[ACTIVITY]:
Omitting all pictures, retype the entries below exactly as given.

[DATA TO PROCESS]:
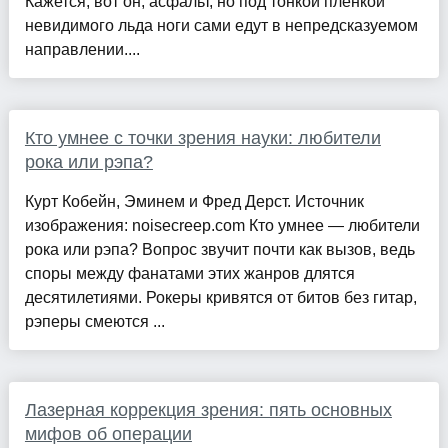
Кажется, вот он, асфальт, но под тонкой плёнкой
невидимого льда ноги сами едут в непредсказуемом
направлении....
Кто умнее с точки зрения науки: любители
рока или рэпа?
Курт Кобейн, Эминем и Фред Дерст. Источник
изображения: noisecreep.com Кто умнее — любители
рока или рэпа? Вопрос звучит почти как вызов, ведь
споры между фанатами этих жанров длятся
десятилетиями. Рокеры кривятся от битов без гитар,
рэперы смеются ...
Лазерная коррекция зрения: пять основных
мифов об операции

[TASK RESPONSE]:
Кажется, вот он, асфальт, но под тонкой плёнкой
невидимого льда ноги сами едут в непредсказуемом
направлении....
Кто умнее с точки зрения науки: любители
рока или рэпа?
Курт Кобейн, Эминем и Фред Дерст. Источник
изображения: noisecreep.com Кто умнее — любители
рока или рэпа? Вопрос звучит почти как вызов, ведь
споры между фанатами этих жанров длятся
десятилетиями. Рокеры кривятся от битов без гитар,
рэперы смеются ...
Лазерная коррекция зрения: пять основных
мифов об операции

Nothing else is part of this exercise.